“Imbarazzante, avida e corrotta”, l’Antimafia e l’inchiesta sulla Sanità siciliana

“La sanità pubblica, nelle parole di Antonio Candela, sarebbe stata solo ‘un condominio’ (anzi: il suo condominio), un privatissimo business del quale spartirsi quote millesimali, carriere, appalti, profitti: tutto. Non si tratta solo dell’idea malata e isolata d’un personaggio che ha fatto della propria carriera, e di una certa ingiustificata notorietà, il passe-partout per impadronirsi della sanità siciliana. In questi vent’anni una parte non irrilevante dei ceti professionali, pubblici e privati, ha avuto lo stesso sguardo avido sulla salute dei siciliani: un bottino di guerra, una terra di mezzo da conquistare, un’occasione per fabbricare vantaggi economici e rendite personali”. È quanto si legge nelle conclusioni della commissione regionale Antimafia, presieduta da Claudio Fava, che ha approvato all’unanimità la relazione “Inchiesta sulla sanità siciliana-le interferenze della politica e gli aspetti corruttivi”, presentata in conferenza stampa a Palazzo dei Normanni.

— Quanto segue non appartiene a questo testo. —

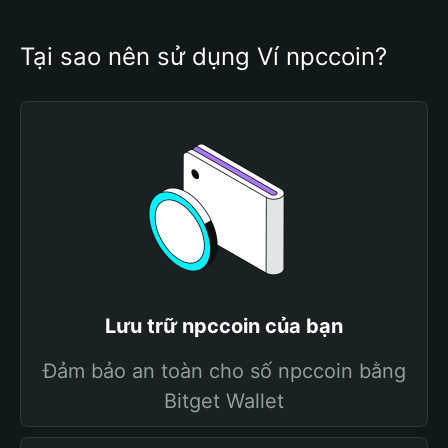
Tại sao nên sử dụng Ví npccoin?
Lưu trữ npccoin của bạn
Đảm bảo an toàn cho số npccoin bằng
Bitget Wallet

Ben 11 mesi di lavoro, 52 audizioni tra amministratori, medici, sindacalisti, giornalisti, imprenditori, dirigenti regionali, parlamentari, assessori.

Il lavoro della Commissione Antimafia si è concentrato piuttosto su due direttrici: la trasparenza (o meno) della spesa sanitaria e dunque l’efficacia dei meccanismi di controllo; la legittimità (o meno) delle interferenze della politica nella gestione della sanità siciliana.

Quadro imbarazzante

Ne emerge un quadro a tinte cangianti: accanto a qualità e professionalità complessive dell’offerta medica – pubblica e privata – in Sicilia, si collocano una serie di episodi non marginali di corruzione, interferenza, arrivismo, manipolazione della pubblica fede – si legge nella relazione – Esemplare e imbarazzante – anche su questo versante – la lunga permanenza, a fianco degli uffici di governo siciliani all’epoca della giunta Crocetta, d’un ‘governo parallelo’, estraneo alle istituzioni regionali, avido ed impunito, che puntava ad orientare scelte, carriere, spesa e profitti. Fino all’epifania giudiziaria dell’inchiesta Sorella sanità che ci ha mostrato la labilità del confine che separa certa supponente antimafia dalla pratica della corruzione”.

Per l’Antimafia “ad intercettare la molestia e l’avidità di certi comportamenti è intervenuta (quando ha saputo, quando ha voluto) la magistratura. Raramente la politica”. “Poche le denunce, pochissimi gli interventi in autotutela”, si legge nel documento. “È il dato più significativo che ci consegnano questi undici mesi di lavoro: un peccato di ignavia, nel più benevolo dei casi; più spesso, una somma di interessati silenzi che hanno messo la nostra sanità nelle condizioni di essere costantemente contesa, occupata, maltrattata”, osserva la commissione parlamentare. “E chi ha avuto cuore e libertà per denunciare spesso ne ha pagato un prezzo alto in termini di carriera e di isolamento – sottolinea l’Antimafia – C’è stato anche un sentimento politico trasversale che ha provato a costruire un argine contro queste consuetudini, cercando di garantire attorno alla spesa sanitaria un onesto sforzo di vigilanza e di trasparenza”.